8. Toutefois, si la décision attaquée est ainsi entachée d’une illégalité constitutive d’une faute, les intéressés n’apportent aucun élément concret de nature à démontrer l’état anxiodépressif de Mme A D, leurs troubles dans leurs conditions d’existence et leur préjudice moral qui auraient été causés par l’illégalité dont est entachée la décision rejetant la demande de regroupement familial de M. A D, alors au demeurant que son épouse a résidé en France sous couvert d’un titre de séjour mention « recherche d’emploi / création d’entreprise » jusqu’au 30 janvier 2025 puis d’une carte de séjour pluriannuelle mention « vie privée et familiale » à compter du 17 février 2025.
9. Par suite, les conclusions indemnitaires présentées par M. et Mme A D doivent être rejetées.
Sur les frais liés au litige :
10. Il y a lieu, dans les circonstances de l’espèce, de mettre à la charge de l’Etat une somme de 1 200 euros à verser à M. et Mme A D au titre des frais exposés par eux et non compris dans les dépens.
D E C I D E :
Article 1er : La décision du 12 février 2025 par laquelle la préfète du Rhône a rejeté la demande de regroupement familial de M. A D au bénéfice de son épouse est annulée.
Article 2 : Il est enjoint à la préfète du Rhône de réexaminer la demande de M. A D dans le délai de deux mois à compter de la notification du présent jugement.

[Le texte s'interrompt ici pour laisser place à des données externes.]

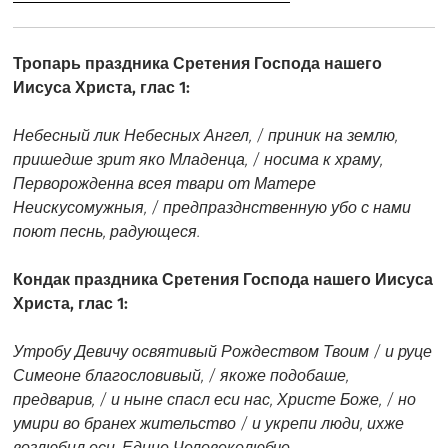
Тропарь праздника Сретения Господа нашего
Иисуса Христа, глас 1:
Небесный лик Небесных Ангел, / приник на землю,
пришедше зрит яко Младенца, / носима к храму,
Перворожденна всея твари от Матере
Неискусомужныя, / предпразднственную убо с нами
поют песнь, радующеся.
Кондак праздника Сретения Господа нашего Иисуса
Христа, глас 1:
Утробу Девичу освятивый Рождеством Твоим / и руце
Симеоне благословивый, / якоже подобаше,
предварив, / и ныне спасл еси нас, Христе Боже, / но
умири во бранех жительство / и укрепи люди, ихже
возлюбил еси, Едине Человеколюбче.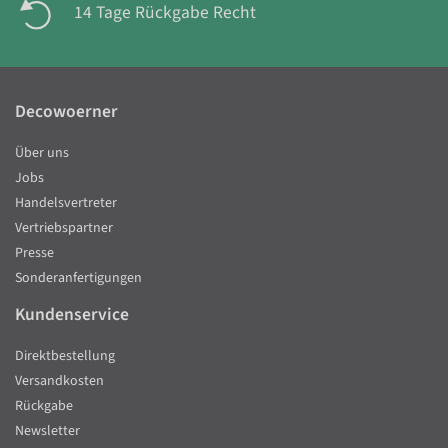
14 Tage Rückgabe Recht
Decowoerner
Über uns
Jobs
Handelsvertreter
Vertriebspartner
Presse
Sonderanfertigungen
Kundenservice
Direktbestellung
Versandkosten
Rückgabe
Newsletter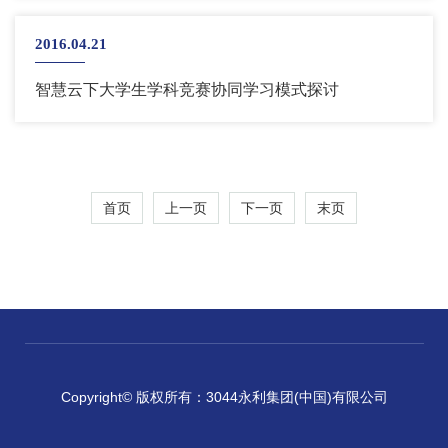
2016.04.21
智慧云下大学生学科竞赛协同学习模式探讨
首页
上一页
下一页
末页
Copyright© 版权所有：3044永利集团(中国)有限公司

Article 3 : L’État versera une somme de 1 200 euros à M. et Mme A D au titre de l’article L. 761-1 du code de justice administrative.
Article 4 : Le surplus des conclusions de la requête est rejeté.
Article 5 : Le présent jugement sera notifié à M. E A D et Mme B C épouse D et à la préfète du Rhône.
Délibéré après l’audience du 11 septembre 2025, à laquelle siégeaient :
M. Thierry Besse, président-rapporteur,
Mme Flore-Marie Jeannot, première conseillère,
Mme Marie Chapard, conseillère.
Rendu public par mise à disposition au greffe le 25 septembre 2025.
Le président, rapporteur,
T. Besse L’assesseure la plus ancienne
dans l’ordre du tableau,
F.-M. Jeannot
La greffière,
G. Reynaud
La République mande et ordonne à la préfète du Rhône en ce qui la concerne, ou à tous commissaires de justice à ce requis en ce qui concerne les voies de droit commun contre les parties privées, de pourvoir à l’exécution de la présente décision.